Mohon tunggu...
KOMENTAR
Politik Artikel Utama

Fenomena Kutu Loncat di Golkar dan Hilangnya Arti Ideologi

27 Maret 2015   13:34 Diperbarui: 17 Juni 2015   08:55 163 0
Kisruh Partai Golkar sepertinya akan memasuki masa-masa kritis, dengan berimbasnya kepengurusan ganda pada keabsahan anggota DPR dari Fraksi Partai Golkar yang dalam periode kali ini berjumlah 91 orang. Jumlah tersebut merupakan terbesar kedua setelah Fraksi PDIP yang memiliki anggota 109 orang, atau sekitar 16% dari total anggota DPR sebesar 560 orang (sumber: Jurnal Parlemen). Beralihnya kepengurusan Golkar ke kubu Agung Laksono, walaupun belum final dan masih menjadi sengketa hukum, juga berimplikasi pada perimbangan kekuatan di DPR yang saat ini masih dikuasai oleh Koalisi Merah Putih. Oleh karena itu, tarik menarik kepengurusan partai Golkar ini menjadi isu yang meluas dan cenderung menjadi sangat politis dengan sasaran tembak Menkumham Yasonna yang ditengarai membawa kepentingan PDIP yang notabene merupakan pentolan Koalisi Indonesia Hebat (KIH). Bagaimana akhir dari tarik menarik kepentingan ini, kita mungkin akan menyaksikannya beberapa waktu ke depan. Juga bagaimana dengan nasib angket yang ditujukan pada keputusan Menkumham yang dinilai banyak mencampuri dan mengobok-obok urusan dalam negeri partai yang menjadi anggota KMP.

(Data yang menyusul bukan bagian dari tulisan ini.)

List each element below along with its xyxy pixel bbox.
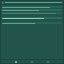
button[interactable]: List item	[2, 9, 62, 11]
button[interactable]: List item	[2, 6, 62, 8]
button[interactable]: List item	[2, 12, 62, 14]
button[interactable]: App title bar	[1, 1, 63, 4]
button[interactable]: List item	[2, 22, 62, 24]
button[interactable]: Selected item	[2, 17, 62, 19]
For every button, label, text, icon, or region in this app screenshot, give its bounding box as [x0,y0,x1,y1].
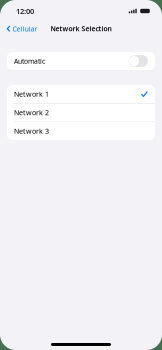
staticText: Automatic [14,56,45,66]
staticText: Network Selection [50,24,112,33]
staticText: 12:00 [16,6,34,16]
button[interactable]: Network 3 [7,122,155,140]
button[interactable]: Automatic [7,52,155,70]
staticText: Network 1 [14,89,49,99]
button[interactable]: Network 1 [7,85,155,103]
staticText: Network 2 [14,108,49,117]
button[interactable]: Network 2 [7,104,155,122]
button[interactable]: Cellular [0,22,42,35]
staticText: Network 3 [14,126,49,136]
staticText: Cellular [13,24,38,34]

Yang menarik dalam konflik ini adalah sikap yang cenderung diam, pasif dan seperti mengikuti kemana arah kebijakan pemerintah yang ditunjukkan oleh sebagian besar anggota DPR kubu Aburizal Bakrie. Tidak terasa adanya perlawanan yang kuat dari anggota DPR, hanya terdapat perlawanan dari beberapa petinggi partai, terutama ARB sendiri dan juga Idrus Marham sebagai Sekjen dan Ade Komaruddin sebagai ketua Fraksi PG di DPR (lihat berita ini). Sebagian besar anggota yang lain sepertinya ingin mencari aman, sehingga karena sebenarnya mereka nothing to loose apabila bersikap seperti itu. Alasan yang digunakan adalah kesetiaan kepada partai, bukan kepada orang per orang, sebagaimana diungkapkan oleh Meutia Hafid, salah satu anggota DPR kubu ARB yang ditengarai menyeberang ke kubu Agung Laksono (lihat berita ini). Saat ini, kubu Agung Laksono sudah mengklaim bahwa sebanyak 61 anggota DPR kubu ARB sudah hengkang dan masuk ke kubu mereka (lihat berita ini dan ini). Saya belum menemukan berita tersebut pada laman kompas. com yang biasanya relatif lebih bisa dipercaya. Namun tiadanya bantahan dari kubu ARB dan ungkapan Meutia Hafids yang cukup lugas tadi menunjukkan bahwa klaim tersebut bukanlah mengada-ada.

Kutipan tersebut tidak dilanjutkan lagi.